And although not genuinely fake, other baijiu brands employ lettering and logos, as well as bottle design, similar to those used by Kweichow Moutai. Using “Maotai” in a product’s name is not illegal because, while Moutai is a registered trademark, Maotai refers to the town.

“Some have a very obvious lack of ethics,” Tian says. “We believe the industry has to focus on legit products. [Producers] pay huge amounts of taxes from which we all benefit.

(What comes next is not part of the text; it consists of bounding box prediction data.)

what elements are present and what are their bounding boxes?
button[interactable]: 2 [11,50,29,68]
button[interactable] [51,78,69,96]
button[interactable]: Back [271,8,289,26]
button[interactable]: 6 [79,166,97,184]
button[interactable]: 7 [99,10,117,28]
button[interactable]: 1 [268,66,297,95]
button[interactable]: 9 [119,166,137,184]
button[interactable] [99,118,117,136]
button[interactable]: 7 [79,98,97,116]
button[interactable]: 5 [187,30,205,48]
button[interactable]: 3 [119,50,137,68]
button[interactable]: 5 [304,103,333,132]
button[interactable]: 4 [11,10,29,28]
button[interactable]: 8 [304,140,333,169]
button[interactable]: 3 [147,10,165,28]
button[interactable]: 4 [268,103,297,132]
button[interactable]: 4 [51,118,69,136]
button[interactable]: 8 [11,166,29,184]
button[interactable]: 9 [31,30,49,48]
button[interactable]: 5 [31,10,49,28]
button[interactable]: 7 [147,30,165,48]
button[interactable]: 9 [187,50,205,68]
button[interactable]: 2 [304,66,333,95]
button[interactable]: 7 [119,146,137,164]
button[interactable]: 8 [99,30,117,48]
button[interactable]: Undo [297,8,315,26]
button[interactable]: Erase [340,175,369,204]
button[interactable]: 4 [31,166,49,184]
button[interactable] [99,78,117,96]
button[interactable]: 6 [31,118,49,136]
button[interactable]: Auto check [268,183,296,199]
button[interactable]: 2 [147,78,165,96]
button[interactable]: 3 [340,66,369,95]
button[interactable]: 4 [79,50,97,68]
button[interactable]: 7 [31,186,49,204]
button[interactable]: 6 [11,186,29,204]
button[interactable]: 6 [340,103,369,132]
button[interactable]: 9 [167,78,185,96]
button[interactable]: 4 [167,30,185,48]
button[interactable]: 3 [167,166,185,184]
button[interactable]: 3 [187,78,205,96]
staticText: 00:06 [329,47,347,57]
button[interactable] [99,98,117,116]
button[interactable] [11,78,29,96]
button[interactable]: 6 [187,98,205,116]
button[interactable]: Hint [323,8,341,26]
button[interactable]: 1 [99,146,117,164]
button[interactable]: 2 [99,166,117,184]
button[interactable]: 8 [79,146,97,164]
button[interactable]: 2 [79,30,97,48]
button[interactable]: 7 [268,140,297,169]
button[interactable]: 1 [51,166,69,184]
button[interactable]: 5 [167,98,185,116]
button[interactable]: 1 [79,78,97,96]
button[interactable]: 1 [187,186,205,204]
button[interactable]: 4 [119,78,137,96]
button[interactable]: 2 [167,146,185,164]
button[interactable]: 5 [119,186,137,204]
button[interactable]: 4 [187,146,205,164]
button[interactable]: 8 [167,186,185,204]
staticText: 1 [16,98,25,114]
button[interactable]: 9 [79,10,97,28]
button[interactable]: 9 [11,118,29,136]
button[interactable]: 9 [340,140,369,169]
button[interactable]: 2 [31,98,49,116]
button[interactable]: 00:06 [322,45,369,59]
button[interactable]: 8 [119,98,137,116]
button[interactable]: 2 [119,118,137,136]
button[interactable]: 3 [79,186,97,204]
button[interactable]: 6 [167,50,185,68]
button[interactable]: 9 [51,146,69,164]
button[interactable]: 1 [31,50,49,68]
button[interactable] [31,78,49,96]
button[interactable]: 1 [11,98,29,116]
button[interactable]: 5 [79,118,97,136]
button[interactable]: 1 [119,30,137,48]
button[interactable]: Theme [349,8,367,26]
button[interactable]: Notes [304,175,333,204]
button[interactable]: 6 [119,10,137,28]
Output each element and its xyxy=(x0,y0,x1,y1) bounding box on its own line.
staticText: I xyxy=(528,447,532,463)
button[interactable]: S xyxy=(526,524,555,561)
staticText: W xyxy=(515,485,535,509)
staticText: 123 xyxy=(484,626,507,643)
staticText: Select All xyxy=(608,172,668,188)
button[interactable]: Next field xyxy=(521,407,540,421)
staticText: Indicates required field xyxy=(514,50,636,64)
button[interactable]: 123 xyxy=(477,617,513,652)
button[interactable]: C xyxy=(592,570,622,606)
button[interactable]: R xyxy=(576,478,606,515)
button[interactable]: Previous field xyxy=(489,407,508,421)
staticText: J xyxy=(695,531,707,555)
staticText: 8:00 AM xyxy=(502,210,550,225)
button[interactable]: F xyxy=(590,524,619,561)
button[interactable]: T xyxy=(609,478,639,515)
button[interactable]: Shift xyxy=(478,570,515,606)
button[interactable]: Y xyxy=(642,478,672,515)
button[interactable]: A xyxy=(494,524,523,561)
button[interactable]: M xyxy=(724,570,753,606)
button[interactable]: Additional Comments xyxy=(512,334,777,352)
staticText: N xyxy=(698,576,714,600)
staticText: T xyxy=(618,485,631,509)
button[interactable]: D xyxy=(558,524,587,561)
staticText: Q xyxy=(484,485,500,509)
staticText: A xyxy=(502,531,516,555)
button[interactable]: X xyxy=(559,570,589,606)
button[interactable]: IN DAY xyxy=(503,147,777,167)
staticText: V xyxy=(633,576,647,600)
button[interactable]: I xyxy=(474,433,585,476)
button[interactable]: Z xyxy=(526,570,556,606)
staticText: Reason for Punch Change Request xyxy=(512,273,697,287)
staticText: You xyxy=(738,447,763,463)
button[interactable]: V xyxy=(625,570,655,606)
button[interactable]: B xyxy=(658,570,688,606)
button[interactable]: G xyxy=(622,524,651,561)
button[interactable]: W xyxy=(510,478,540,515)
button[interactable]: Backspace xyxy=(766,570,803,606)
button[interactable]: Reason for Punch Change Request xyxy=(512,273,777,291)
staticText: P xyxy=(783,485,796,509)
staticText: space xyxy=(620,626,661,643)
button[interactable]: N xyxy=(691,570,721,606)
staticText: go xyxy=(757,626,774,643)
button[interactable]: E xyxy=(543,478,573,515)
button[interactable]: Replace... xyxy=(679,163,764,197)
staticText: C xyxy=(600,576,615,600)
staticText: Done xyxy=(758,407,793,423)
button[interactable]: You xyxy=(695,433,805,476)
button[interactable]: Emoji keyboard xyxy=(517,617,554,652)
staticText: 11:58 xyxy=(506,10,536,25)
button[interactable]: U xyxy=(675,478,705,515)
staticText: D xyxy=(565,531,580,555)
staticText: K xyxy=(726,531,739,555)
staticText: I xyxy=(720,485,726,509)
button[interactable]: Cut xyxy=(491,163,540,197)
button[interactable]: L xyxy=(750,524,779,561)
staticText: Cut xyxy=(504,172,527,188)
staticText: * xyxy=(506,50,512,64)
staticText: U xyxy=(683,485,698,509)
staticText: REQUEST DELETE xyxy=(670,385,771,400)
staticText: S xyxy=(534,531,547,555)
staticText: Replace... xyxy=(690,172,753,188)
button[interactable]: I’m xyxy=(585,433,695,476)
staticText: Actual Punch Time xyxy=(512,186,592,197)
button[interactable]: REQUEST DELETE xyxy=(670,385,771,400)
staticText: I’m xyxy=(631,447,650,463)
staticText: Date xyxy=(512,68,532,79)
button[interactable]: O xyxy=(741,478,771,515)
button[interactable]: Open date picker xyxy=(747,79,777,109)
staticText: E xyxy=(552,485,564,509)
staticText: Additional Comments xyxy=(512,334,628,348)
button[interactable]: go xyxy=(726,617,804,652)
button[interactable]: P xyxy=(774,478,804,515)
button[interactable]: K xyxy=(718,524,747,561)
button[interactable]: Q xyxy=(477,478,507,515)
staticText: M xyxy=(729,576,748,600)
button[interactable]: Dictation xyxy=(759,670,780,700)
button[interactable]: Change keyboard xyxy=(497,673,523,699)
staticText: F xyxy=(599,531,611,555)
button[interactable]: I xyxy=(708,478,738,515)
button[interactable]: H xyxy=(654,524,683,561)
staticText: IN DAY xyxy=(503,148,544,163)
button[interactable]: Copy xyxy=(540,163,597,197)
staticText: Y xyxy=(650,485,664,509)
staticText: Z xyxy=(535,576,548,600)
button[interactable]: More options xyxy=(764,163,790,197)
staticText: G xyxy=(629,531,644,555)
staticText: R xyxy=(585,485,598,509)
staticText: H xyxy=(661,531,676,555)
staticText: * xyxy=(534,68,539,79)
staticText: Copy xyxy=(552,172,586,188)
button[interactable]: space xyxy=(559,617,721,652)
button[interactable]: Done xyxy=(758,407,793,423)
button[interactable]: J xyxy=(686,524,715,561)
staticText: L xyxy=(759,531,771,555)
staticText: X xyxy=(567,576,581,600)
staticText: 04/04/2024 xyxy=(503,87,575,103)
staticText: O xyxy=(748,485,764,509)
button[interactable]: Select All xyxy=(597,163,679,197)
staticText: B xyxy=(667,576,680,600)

“If Maotai town has developed so fast – it even has an air­port and plans to build a high-speed railway station – it is because of Maotai.”

Adds the Kweichow Moutai official, “Renhuai city [a county-level area, under which Maotai town is admini­stered] is among the top 10 performing [counties] in China, and the only one in Guizhou on the list. We paid 25.9 billion yuan in taxes last year, or about 90 per cent of all the state-owned enterprises’ tax contribu­tions in the province. Thanks to the company, Maotai has a college and a triple A-rated hospital. And we help farmers by paying higher than market prices for their sorghum.”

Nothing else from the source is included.